Since its release, the album has been sampled, interpolated and paraphrased. Its samples and direct influences were unusual at the time, ranging from liberal use of dancehall reggae (as well as the more commonly used James Brown) to rock music artists such as AC/DC, The Beatles and Billy Joel. The album was eventually certified Gold by the RIAA. The songs "South Bronx" and "The Bridge Is Over" ignited the rivalry with the Brooklyn-bred but Queens resident emcee MC Shan and the Juice Crew.
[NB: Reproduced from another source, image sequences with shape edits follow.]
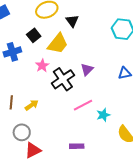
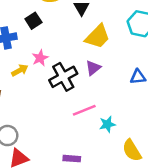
yellow trapezoid: (58, 44) -> (98, 37), moved
yellow arrow: (32, 105) -> (20, 70), moved

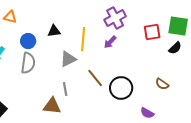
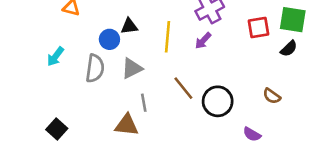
blue circle: (28, 41) -> (109, 39), moved
gray triangle: (68, 59) -> (132, 68), moved

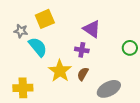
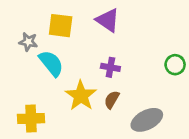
yellow square: (45, 19) -> (61, 26), turned 30
purple triangle: (92, 29) -> (108, 20), moved

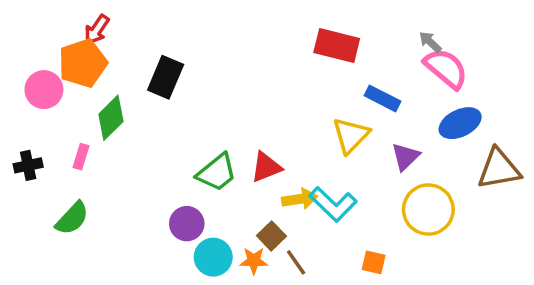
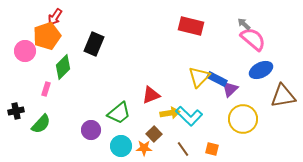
blue rectangle: (383, 98) -> (217, 79), moved
black cross: (28, 165) -> (16, 111), moved
green trapezoid: (217, 172) -> (119, 113), moved
purple circle: (187, 224) -> (91, 130), moved
brown line: (296, 262) -> (183, 149), moved

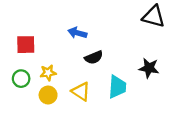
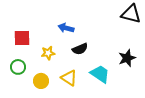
black star: (149, 68) -> (127, 58), turned -30
yellow star: (48, 73) -> (48, 53), moved
cyan trapezoid: (117, 87) -> (100, 74), turned -60

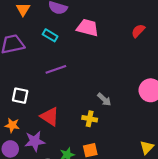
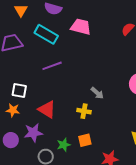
cyan rectangle: (50, 35) -> (46, 34), size x1.6
orange star: (12, 125) -> (13, 110), moved

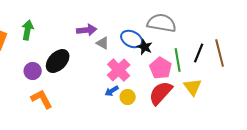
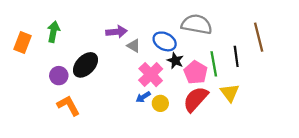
black star: (145, 47) -> (175, 61), moved
black line: (199, 53) -> (236, 56), turned -30
brown line: (220, 53) -> (259, 37), moved

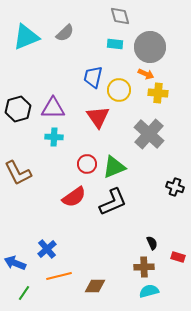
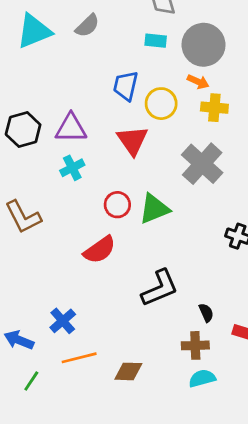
cyan cross: (54, 137) -> (72, 168), turned -30
black L-shape: (113, 202) -> (160, 288), moved

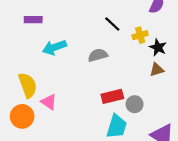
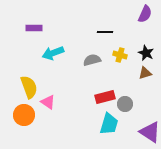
black line: (112, 24) -> (105, 32), turned -42
yellow cross: (140, 35) -> (120, 55), moved, turned 32

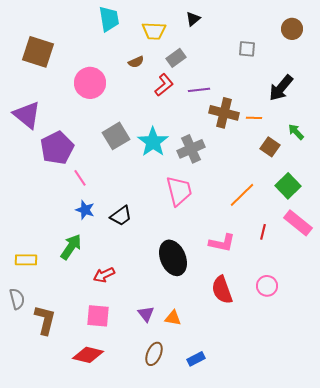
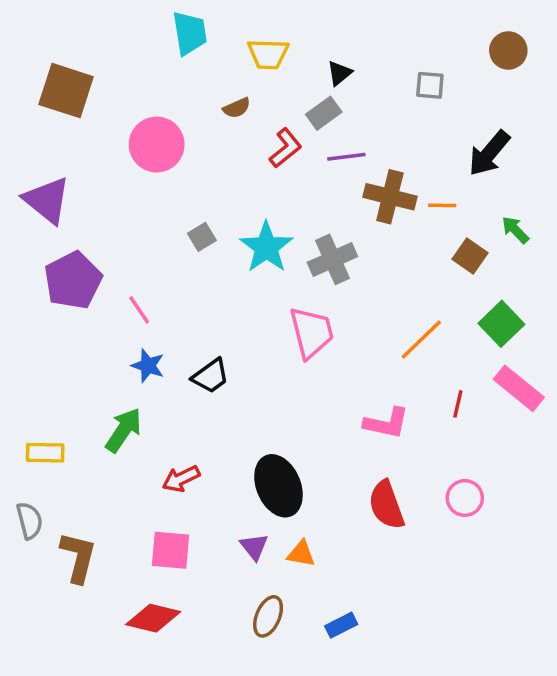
black triangle: (193, 19) -> (339, 73), moved
gray rectangle: (176, 58) -> (324, 113), moved
gray square: (116, 136) -> (202, 237), size x0.6
purple pentagon: (57, 148) -> (73, 280), moved
black ellipse: (173, 258) -> (278, 486), moved

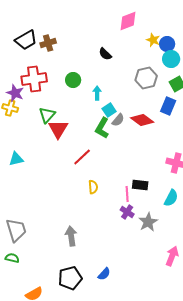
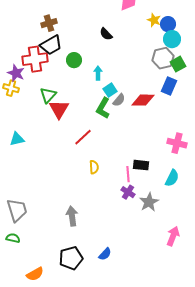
black trapezoid: (26, 40) -> (51, 45), moved
gray hexagon: (146, 78) -> (163, 58), moved
red diamond: (142, 120) -> (143, 100), turned -35

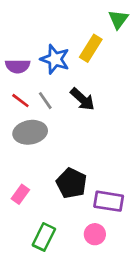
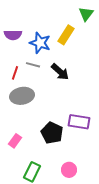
purple semicircle: (18, 66) -> (13, 35), moved
red line: (20, 101) -> (15, 73), turned 72
gray line: (45, 101) -> (33, 65), moved, turned -40
purple rectangle: (109, 201) -> (79, 122), moved

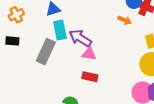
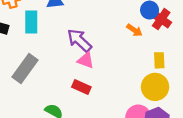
cyan rectangle: (60, 30) -> (31, 22), moved
gray rectangle: (46, 52) -> (25, 68), moved

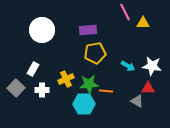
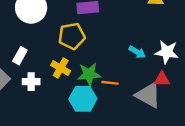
yellow pentagon: (95, 53) -> (72, 36), moved
yellow cross: (66, 79) -> (61, 68), turned -35
gray triangle: (137, 101) -> (148, 95), size x1.6

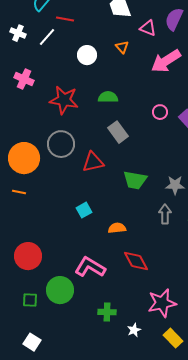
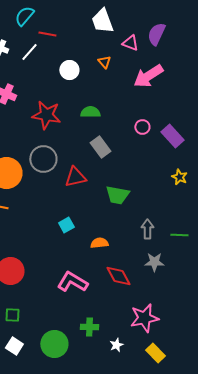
gray star: (175, 185) -> (154, 262), moved
green circle: (60, 290) -> (54, 344), moved
white square: (32, 342) -> (14, 346), moved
Throughout the album, KRS-One gives honor and praise to Scott La Rock for producing the album and he mostly goes on about the importance of originality and being "real" instead of a "Sucker MC".

In 2003, the album was ranked number 444 on Rolling Stone magazine's list of the 500 greatest albums of all time, and was later ranked number 239 in the 2020 edition.

Background

Production on the LP is credited to  Blastmaster' KRS-One (Lawrence Krisna Parker) and DJ Scott La Rock (Scott Sterling), with a special thanks to Ced-Gee (Cedric Miller) of The Ultramagnetic MCs on the back cover.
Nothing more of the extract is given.